Contacts with Non-Indians
Gaspar de Portolá, governor of the Spanish-held province of California, and the Franciscan priest Junípero Serra founded the San Diego de Alcalá mission in 1769, the ﬁrst of 21 such missions founded in coastal California by the Spanish. The Diegueño at ﬁrst resisted such “civilizing”— the teaching of the Spanish language and Christian dogma, the singing of hymns, and a dependency on agriculture—as offered by the missionaries. Warriors attacked the mission without success within a month of its founding. Seven years later, however, in a larger attack, the Diegueño managed to burn part of the mission and kill three Spaniards. Yet Spanish efforts persisted, and the militants were paciﬁed. The closing of the missions in 1834 by the Mexican government provided little relief for many of the area’s tribes, now largely dispossessed of their traditional way of life. The California gold rush starting in 1849, a year after the takeover of California by the United States, meant growing numbers of non-Indians on Indian lands. After 1875, the Diegueño were settled on a number of small reservations.
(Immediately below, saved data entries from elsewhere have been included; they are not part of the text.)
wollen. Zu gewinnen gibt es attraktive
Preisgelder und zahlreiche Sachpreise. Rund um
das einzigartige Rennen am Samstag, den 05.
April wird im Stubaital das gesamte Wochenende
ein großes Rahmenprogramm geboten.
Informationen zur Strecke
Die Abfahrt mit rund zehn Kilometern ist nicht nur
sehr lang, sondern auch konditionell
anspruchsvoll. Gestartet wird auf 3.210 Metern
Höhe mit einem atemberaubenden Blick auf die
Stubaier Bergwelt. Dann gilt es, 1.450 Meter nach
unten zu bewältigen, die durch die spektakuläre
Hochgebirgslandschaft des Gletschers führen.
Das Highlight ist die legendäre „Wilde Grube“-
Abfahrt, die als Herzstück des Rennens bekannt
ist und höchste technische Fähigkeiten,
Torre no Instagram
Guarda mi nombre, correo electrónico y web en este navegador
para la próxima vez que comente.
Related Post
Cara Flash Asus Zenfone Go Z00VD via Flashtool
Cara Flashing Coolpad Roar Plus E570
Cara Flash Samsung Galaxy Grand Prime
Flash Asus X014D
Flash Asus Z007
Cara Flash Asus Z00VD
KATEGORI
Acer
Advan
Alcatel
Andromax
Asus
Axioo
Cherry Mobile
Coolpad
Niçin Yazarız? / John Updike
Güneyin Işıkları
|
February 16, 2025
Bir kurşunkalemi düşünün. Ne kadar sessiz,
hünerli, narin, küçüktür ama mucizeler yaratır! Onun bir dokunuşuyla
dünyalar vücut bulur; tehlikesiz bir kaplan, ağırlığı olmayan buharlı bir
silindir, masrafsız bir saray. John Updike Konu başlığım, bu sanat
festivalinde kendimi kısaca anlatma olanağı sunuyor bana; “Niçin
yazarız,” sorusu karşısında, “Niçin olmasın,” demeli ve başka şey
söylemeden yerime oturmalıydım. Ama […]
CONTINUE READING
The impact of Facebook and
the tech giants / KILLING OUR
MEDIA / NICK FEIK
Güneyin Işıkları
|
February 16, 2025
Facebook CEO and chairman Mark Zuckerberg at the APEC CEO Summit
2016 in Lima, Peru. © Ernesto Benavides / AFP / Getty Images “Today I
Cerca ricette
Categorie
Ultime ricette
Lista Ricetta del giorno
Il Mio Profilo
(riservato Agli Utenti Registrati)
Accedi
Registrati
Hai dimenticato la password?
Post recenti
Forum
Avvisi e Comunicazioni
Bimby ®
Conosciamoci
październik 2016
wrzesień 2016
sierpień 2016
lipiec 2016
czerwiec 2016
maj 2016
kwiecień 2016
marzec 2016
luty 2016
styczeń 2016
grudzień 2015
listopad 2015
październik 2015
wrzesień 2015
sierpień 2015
In 1968, The Autobiography of Delﬁna Cuero was published. Delﬁna, an elderly Diegueño woman born in about 1900, related her story to the ethnobotanist Florence C. Shipek. Her account is ﬁlled with the details of traditional Diegueño daily life, including food sources, use of medicinal herbs, rituals, and art. It also speaks of the great prejudice she encountered as a Native American. Delﬁna died four years later.
Diegueño rancherias, or reservations, include Barona, Campo, Capitan Grande, Cuyapaipe, Inaja-Cosmit, Jamul, La Posta, Manzanita, Mesa Grande, San Pasqual, Santa Ysabel, Sycuan, and Viejas. Barona, Sycuan, and Viejas now have successful bingo and gaming operations.